### EXTRACTED MATERIAL
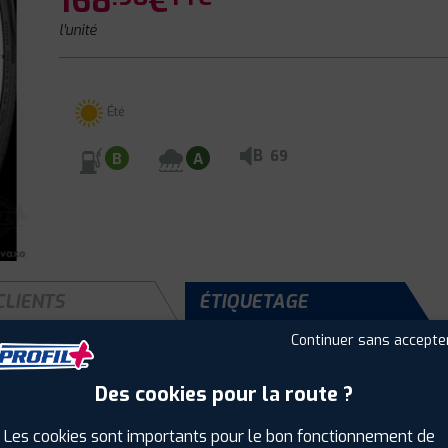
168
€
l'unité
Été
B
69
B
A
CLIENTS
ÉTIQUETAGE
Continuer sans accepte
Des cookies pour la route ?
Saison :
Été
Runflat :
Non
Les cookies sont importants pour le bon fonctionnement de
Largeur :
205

--

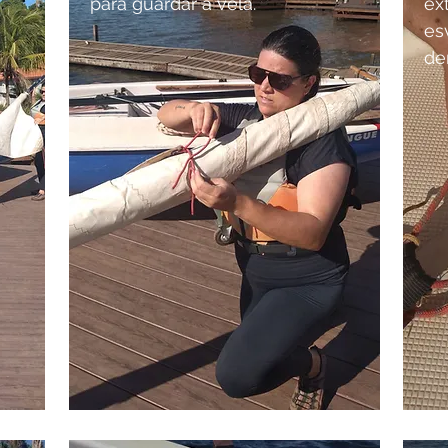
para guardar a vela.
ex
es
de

### WHAT TO WORK ON
Collect every line from the records above that contains the word "pour".

### SOLUTION
Des cookies pour la route ?
Les cookies sont importants pour le bon fonctionnement de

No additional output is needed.